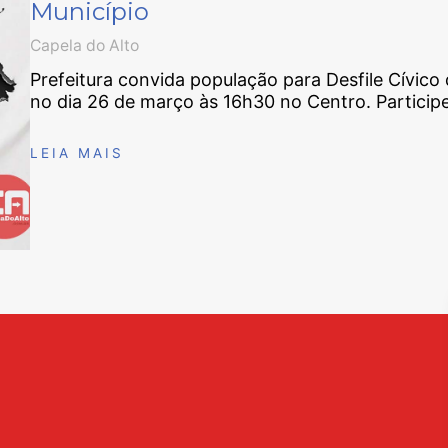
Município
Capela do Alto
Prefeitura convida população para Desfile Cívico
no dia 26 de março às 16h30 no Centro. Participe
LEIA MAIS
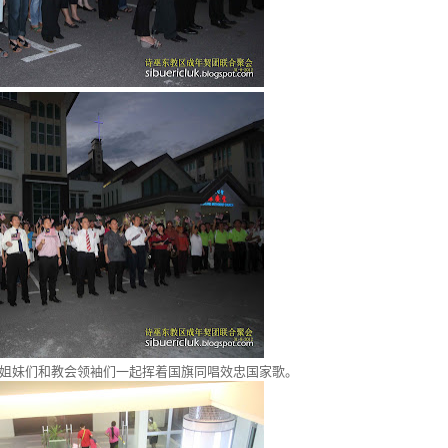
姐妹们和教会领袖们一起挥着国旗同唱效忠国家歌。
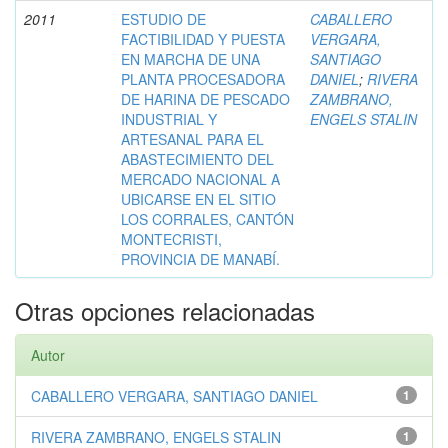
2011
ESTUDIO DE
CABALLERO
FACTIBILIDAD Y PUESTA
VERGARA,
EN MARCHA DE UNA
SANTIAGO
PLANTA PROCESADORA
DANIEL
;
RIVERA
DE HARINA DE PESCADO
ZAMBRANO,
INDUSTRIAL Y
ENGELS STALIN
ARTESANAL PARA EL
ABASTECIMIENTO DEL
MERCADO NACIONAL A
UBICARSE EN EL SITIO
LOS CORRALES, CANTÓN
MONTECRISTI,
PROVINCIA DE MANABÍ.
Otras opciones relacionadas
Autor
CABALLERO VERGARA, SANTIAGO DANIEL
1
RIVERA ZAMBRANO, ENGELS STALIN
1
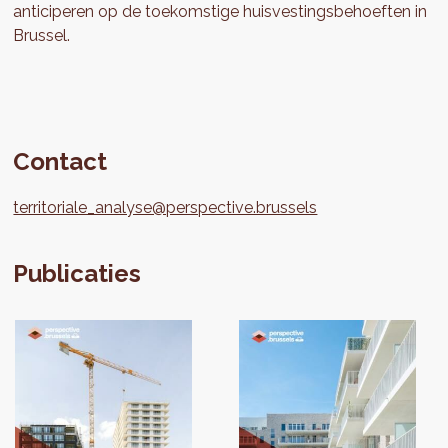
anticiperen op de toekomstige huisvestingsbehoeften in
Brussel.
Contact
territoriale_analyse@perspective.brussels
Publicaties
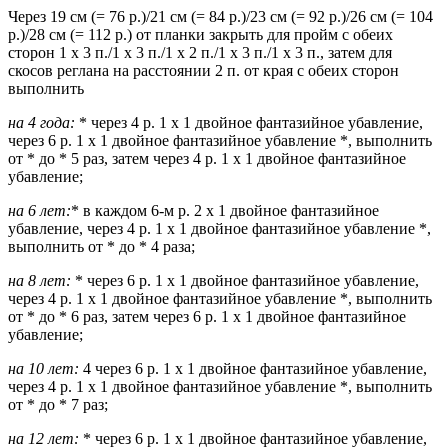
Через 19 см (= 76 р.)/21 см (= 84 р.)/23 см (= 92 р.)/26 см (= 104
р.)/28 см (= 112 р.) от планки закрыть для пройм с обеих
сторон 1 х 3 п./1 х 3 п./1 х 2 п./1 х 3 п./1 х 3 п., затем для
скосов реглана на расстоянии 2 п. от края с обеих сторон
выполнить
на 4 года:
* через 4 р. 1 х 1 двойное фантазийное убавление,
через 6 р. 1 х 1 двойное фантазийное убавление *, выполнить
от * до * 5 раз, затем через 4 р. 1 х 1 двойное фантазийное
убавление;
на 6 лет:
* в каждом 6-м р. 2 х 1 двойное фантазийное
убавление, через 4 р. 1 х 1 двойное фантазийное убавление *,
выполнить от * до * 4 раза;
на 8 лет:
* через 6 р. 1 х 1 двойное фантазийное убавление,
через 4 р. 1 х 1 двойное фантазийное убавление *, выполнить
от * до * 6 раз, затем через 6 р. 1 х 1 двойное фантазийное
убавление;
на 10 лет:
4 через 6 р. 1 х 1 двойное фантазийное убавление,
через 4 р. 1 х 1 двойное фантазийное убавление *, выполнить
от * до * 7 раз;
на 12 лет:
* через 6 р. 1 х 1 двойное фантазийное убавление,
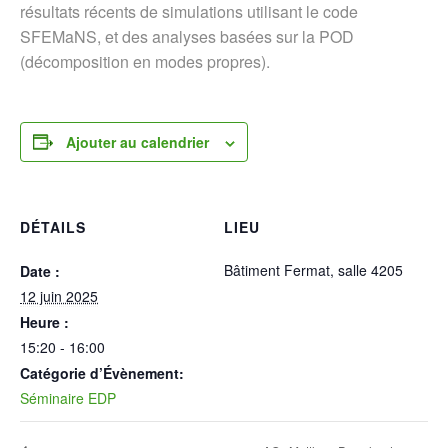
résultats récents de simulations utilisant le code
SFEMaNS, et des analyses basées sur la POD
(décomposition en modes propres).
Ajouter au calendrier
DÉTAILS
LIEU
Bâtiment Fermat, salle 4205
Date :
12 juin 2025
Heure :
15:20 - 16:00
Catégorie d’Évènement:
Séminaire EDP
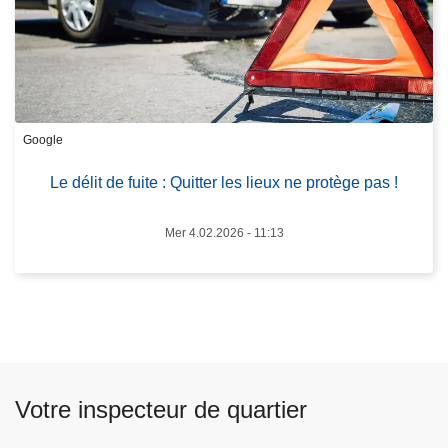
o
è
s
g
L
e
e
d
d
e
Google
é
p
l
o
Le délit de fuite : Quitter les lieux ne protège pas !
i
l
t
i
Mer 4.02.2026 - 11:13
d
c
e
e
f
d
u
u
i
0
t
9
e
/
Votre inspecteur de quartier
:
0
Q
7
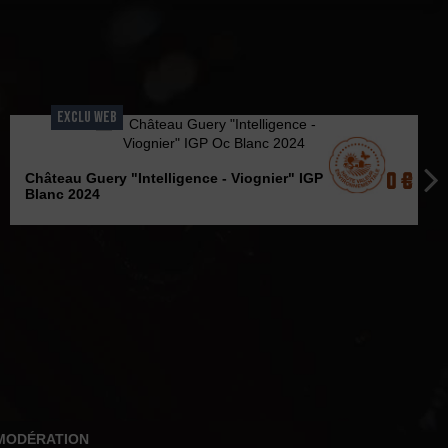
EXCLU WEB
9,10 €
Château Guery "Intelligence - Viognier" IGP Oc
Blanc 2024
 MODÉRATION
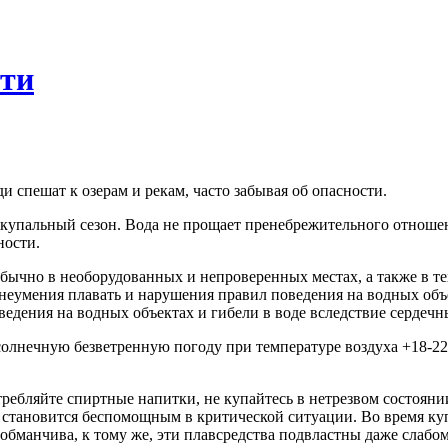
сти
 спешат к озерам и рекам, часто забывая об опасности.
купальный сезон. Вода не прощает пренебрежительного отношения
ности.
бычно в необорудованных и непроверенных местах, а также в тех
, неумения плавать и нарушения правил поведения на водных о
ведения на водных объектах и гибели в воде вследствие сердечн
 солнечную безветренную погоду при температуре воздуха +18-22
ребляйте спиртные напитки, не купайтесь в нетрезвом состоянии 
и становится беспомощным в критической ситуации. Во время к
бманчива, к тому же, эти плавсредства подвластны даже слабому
-------------------------
● **Exercise objective**
Whenever the string "фантазийное" shows up in a line above, copy that line.

● **Your solution**
* через 4 р. 1 х 1 двойное фантазийное убавление,
через 6 р. 1 х 1 двойное фантазийное убавление *, выполнить
от * до * 5 раз, затем через 4 р. 1 х 1 двойное фантазийное
* в каждом 6-м р. 2 х 1 двойное фантазийное
убавление, через 4 р. 1 х 1 двойное фантазийное убавление *,
* через 6 р. 1 х 1 двойное фантазийное убавление,
через 4 р. 1 х 1 двойное фантазийное убавление *, выполнить
от * до * 6 раз, затем через 6 р. 1 х 1 двойное фантазийное
4 через 6 р. 1 х 1 двойное фантазийное убавление,
через 4 р. 1 х 1 двойное фантазийное убавление *, выполнить
* через 6 р. 1 х 1 двойное фантазийное убавление,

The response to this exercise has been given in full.